To meaningfully create a deterrent effect, there has to be a set of people who cannot avail themselves of the Corporate veil. That group of people would most reasonably be at a minimum the C-Suite, but frankly, I'm not sure you'd do anything but end up creating a practice whereby the "C-Suite" people end up becoming sacrificial, or are specifically structured into having some form of plausible deniability via isolation from information by underlings.
Corporations as a concept were extremely controversial, and rarely granted at first due to concerns of being able to absolve people of legal responsibility for actions undertaken under the flag of the Corp.
I think that a good middle ground would be that upon being judged against, a Corporation must for a period submit to serving a period in which their ability to operate is contingent upon the presence of State agents/regulators tasked with ensuring the previous behavior is remedied and no other problems exist. This includes all results of investigations into potentially illegal behavior becoming a matter of public record. This would have a satisfying parity with the practice of submitting to supervision by a parole officer.

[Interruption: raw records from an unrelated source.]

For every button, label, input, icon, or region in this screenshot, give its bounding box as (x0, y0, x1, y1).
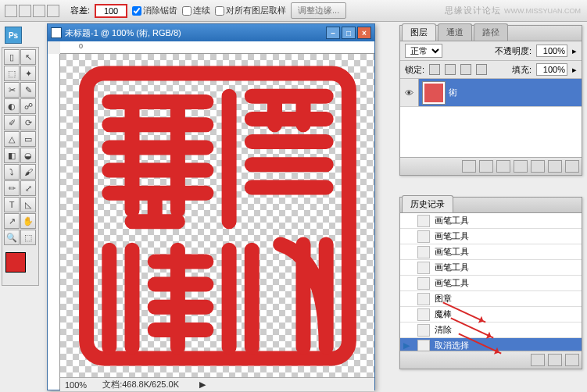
layer-mask-icon[interactable] (496, 160, 510, 173)
info-arrow-icon[interactable]: ▶ (199, 380, 206, 390)
tool-button[interactable]: ⟳ (20, 115, 36, 130)
tool-button[interactable]: ⬚ (4, 66, 20, 81)
antialias-checkbox[interactable]: 消除锯齿 (132, 5, 177, 16)
tool-button[interactable]: ✂ (4, 82, 20, 98)
tool-button[interactable]: ✦ (20, 66, 36, 81)
tool-button[interactable]: ⤢ (20, 180, 36, 196)
refine-edge-button[interactable]: 调整边缘... (291, 2, 346, 19)
history-step-label: 取消选择 (435, 340, 469, 351)
close-button[interactable]: × (357, 27, 371, 39)
file-info: 文档:468.8K/625.0K (102, 379, 179, 390)
tool-button[interactable]: ✋ (20, 213, 36, 229)
opacity-arrow-icon[interactable]: ▸ (572, 46, 577, 56)
adjustment-layer-icon[interactable] (514, 160, 528, 173)
layers-footer (400, 157, 582, 175)
tolerance-input[interactable] (95, 4, 127, 18)
canvas-area[interactable] (60, 54, 374, 377)
fill-arrow-icon[interactable]: ▸ (572, 65, 577, 75)
layers-tabs: 图层 通道 路径 (400, 26, 582, 41)
tool-button[interactable]: ⤵ (4, 164, 20, 180)
layers-panel: 图层 通道 路径 正常 不透明度: ▸ 锁定: 填充: ▸ 👁 術 (399, 25, 582, 176)
visibility-toggle-icon[interactable]: 👁 (400, 79, 419, 106)
ruler-horizontal[interactable] (60, 41, 374, 54)
history-item[interactable]: 画笔工具 (400, 244, 582, 260)
tool-button[interactable]: 🔍 (4, 230, 20, 245)
history-step-icon (417, 230, 430, 243)
lock-transparency-icon[interactable] (429, 64, 440, 75)
history-item[interactable]: 画笔工具 (400, 213, 582, 229)
tool-button[interactable]: ↗ (4, 213, 20, 229)
layer-item[interactable]: 👁 術 (400, 79, 582, 107)
tab-history[interactable]: 历史记录 (402, 195, 453, 212)
layer-thumbnail[interactable] (422, 81, 446, 105)
maximize-button[interactable]: □ (342, 27, 356, 39)
fill-input[interactable] (536, 63, 567, 76)
history-step-icon (417, 293, 430, 305)
new-layer-icon[interactable] (548, 160, 562, 173)
tool-button[interactable]: ✐ (4, 115, 20, 130)
tool-button[interactable]: ◐ (4, 98, 20, 114)
history-step-icon (417, 215, 430, 227)
selection-mode-icons[interactable] (5, 5, 59, 17)
tool-button[interactable]: △ (4, 131, 20, 147)
history-step-icon (417, 262, 430, 274)
history-step-label: 画笔工具 (435, 246, 469, 258)
contiguous-checkbox[interactable]: 连续 (182, 5, 210, 16)
document-titlebar[interactable]: 未标题-1 @ 100% (術, RGB/8) – □ × (48, 24, 374, 41)
history-step-icon (417, 340, 430, 351)
new-snapshot-icon[interactable] (531, 354, 545, 366)
history-footer (400, 351, 582, 369)
document-window: 未标题-1 @ 100% (術, RGB/8) – □ × 100% (47, 23, 375, 390)
zoom-level[interactable]: 100% (65, 380, 87, 390)
app-icon: Ps (5, 27, 22, 44)
opacity-input[interactable] (536, 45, 567, 57)
tab-paths[interactable]: 路径 (474, 23, 508, 41)
sample-all-checkbox[interactable]: 对所有图层取样 (215, 5, 286, 16)
new-document-icon[interactable] (548, 354, 562, 366)
blend-mode-select[interactable]: 正常 (405, 44, 442, 58)
ruler-vertical[interactable] (48, 54, 60, 390)
history-step-label: 画笔工具 (435, 277, 469, 289)
tab-channels[interactable]: 通道 (438, 23, 472, 41)
tool-button[interactable]: 🖌 (20, 164, 36, 180)
tolerance-label: 容差: (70, 5, 90, 16)
tool-button[interactable]: ◒ (20, 148, 36, 163)
color-swatches[interactable] (4, 251, 37, 283)
delete-state-icon[interactable] (565, 354, 579, 366)
history-item[interactable]: 魔棒 (400, 307, 582, 323)
layer-name[interactable]: 術 (449, 87, 457, 98)
tab-layers[interactable]: 图层 (402, 23, 436, 41)
tool-button[interactable]: ◺ (20, 197, 36, 212)
minimize-button[interactable]: – (326, 27, 340, 39)
history-item[interactable]: 画笔工具 (400, 260, 582, 276)
history-item[interactable]: 画笔工具 (400, 276, 582, 291)
history-step-label: 画笔工具 (435, 230, 469, 242)
delete-layer-icon[interactable] (565, 160, 579, 173)
tool-button[interactable]: ▯ (4, 49, 20, 65)
foreground-color-swatch[interactable] (5, 252, 26, 273)
tool-button[interactable]: ☍ (20, 98, 36, 114)
lock-move-icon[interactable] (460, 64, 471, 75)
tool-button[interactable]: T (4, 197, 20, 212)
tool-button[interactable]: ✎ (20, 82, 36, 98)
document-title: 未标题-1 @ 100% (術, RGB/8) (65, 27, 324, 39)
tool-button[interactable]: ↖ (20, 49, 36, 65)
current-state-icon: ▶ (403, 340, 413, 351)
opacity-label: 不透明度: (495, 45, 532, 57)
history-step-label: 画笔工具 (435, 215, 469, 226)
tool-button[interactable]: ▭ (20, 131, 36, 147)
tool-button[interactable]: ◧ (4, 148, 20, 163)
tool-button[interactable]: ✏ (4, 180, 20, 196)
tool-button[interactable]: ⬚ (20, 230, 36, 245)
new-group-icon[interactable] (531, 160, 545, 173)
history-step-icon (417, 246, 430, 258)
doc-icon (51, 27, 62, 38)
history-item[interactable]: 画笔工具 (400, 229, 582, 244)
link-layers-icon[interactable] (462, 160, 476, 173)
fill-label: 填充: (512, 64, 532, 76)
lock-paint-icon[interactable] (445, 64, 456, 75)
layer-style-icon[interactable] (479, 160, 493, 173)
history-item[interactable]: 图章 (400, 291, 582, 307)
lock-all-icon[interactable] (476, 64, 487, 75)
history-step-label: 画笔工具 (435, 262, 469, 273)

There is some potential for abuse; but seeing as that system works just fine for petty crimes, I don't see why it wouldn't work for corporations.

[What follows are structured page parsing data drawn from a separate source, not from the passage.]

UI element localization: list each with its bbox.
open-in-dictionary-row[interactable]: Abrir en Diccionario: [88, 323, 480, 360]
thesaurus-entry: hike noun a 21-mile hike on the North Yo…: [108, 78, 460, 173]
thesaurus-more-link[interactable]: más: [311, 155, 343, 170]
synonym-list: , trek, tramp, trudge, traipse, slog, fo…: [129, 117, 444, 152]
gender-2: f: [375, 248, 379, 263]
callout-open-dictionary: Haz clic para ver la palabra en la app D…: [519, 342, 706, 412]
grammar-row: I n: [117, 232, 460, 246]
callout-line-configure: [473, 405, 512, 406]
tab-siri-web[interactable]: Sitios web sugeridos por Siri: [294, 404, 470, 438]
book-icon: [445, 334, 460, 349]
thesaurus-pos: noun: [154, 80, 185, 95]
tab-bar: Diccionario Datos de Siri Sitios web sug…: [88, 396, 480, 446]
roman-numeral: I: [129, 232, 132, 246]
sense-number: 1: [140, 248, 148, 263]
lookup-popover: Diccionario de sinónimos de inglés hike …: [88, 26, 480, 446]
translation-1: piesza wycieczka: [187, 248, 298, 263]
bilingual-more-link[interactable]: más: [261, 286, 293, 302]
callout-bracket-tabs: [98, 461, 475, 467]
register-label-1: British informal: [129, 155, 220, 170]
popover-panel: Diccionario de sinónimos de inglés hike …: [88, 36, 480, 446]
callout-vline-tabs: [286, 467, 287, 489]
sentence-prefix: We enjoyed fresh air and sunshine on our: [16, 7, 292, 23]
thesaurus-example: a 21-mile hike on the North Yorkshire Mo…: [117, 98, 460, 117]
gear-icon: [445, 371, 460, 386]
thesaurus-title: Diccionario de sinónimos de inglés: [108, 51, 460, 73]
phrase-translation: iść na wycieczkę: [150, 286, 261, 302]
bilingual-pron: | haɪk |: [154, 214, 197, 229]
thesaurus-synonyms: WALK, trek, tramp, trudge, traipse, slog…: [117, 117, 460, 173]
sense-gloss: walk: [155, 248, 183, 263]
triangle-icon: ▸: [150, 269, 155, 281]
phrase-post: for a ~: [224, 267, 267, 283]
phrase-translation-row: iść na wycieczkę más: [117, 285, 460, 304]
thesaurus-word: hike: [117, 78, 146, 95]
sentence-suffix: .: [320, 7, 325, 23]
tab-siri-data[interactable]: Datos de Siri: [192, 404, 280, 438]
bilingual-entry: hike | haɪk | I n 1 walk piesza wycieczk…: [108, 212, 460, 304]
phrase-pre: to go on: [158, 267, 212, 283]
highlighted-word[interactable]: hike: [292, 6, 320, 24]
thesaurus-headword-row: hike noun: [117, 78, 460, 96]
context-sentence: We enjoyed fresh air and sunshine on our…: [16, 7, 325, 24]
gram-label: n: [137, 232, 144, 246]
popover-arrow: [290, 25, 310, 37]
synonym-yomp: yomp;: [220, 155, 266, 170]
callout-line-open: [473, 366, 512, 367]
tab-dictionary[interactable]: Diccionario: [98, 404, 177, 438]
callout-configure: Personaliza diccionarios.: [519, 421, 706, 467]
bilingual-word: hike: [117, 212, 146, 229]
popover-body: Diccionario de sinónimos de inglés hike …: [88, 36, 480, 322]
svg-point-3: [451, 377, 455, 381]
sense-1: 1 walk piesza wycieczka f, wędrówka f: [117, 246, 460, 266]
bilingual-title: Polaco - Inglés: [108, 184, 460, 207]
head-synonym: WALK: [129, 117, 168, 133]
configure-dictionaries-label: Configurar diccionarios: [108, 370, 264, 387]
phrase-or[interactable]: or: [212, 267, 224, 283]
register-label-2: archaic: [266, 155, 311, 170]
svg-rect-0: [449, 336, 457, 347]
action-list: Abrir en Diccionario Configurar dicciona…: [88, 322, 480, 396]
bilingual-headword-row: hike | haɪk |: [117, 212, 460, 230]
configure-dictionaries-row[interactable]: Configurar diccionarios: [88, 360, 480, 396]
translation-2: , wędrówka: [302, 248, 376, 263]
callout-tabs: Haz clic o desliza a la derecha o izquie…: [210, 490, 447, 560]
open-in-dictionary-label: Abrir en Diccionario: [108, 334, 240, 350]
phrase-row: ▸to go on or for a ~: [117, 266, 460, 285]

There's also the bonus that it also in a way "punishes" shareholders by decreasing the opportunity for abnormal growth rates fostered by shady business practices.
Oh, one more thing.
Something may need to be done to prevent corporate engineering where assets are sold to other corporations, owned by a holding company, established for the purpose of buying out the sanctioned corporation's assets, poaching the employees, and effectively picking up where the last Corp left off, but cleaned of the government oversight. I'm thinking any liquidation or selling off of assets has to be handled through bankruptcy court.
You wouldn't necessarily want everyone staying, but I have the feeling no one would be comfortable with taking away the authority and mandate to clean up house from the Board of Directors, but I think the contents of their communique's w.r.t. the sanctioned corporation could become a (sealed for a time) matter of public record, with a State representative as a non-voting, or only tie-breaking vote on the Board
> if you went the more extreme route of forcing the assets/business into the stewardship of the State for the imprisonment term, the "life" of the corporation would need to continue as normal to meet the obligations the Corporation has toward vendors/shareholders, otherwise, they are out of what is rightfully theirs "without due process".

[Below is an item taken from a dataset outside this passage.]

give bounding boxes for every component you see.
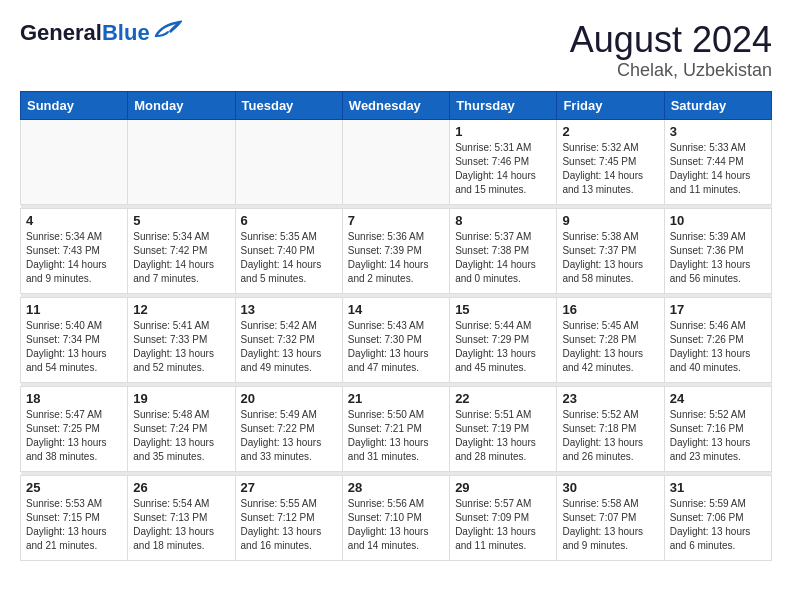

This doesn't apply to imprisonment of humans, right? If I go to prison tomorrow, my employer is deprived of my labor, my skills, and my knowledge without due process and through no fault of their own. Sure, they don't have to pay me, but they're also not going to get back their investment in training me and the institutional knowledge I have of how stuff happens at my company. (I am at-will, as it happens, but I'm pretty sure this is not different if I had a fixed-term contract.)
If you make a deal with someone who goes to prison, and they can't execute on that deal, it's your own problem that you made a bad choice of deal partner. Sure, you can sue for breach of contract, but it won't actually get them to do the thing you were hoping they'd do anytime soon. Why is it different when the corporation is the person with whom you made that deal?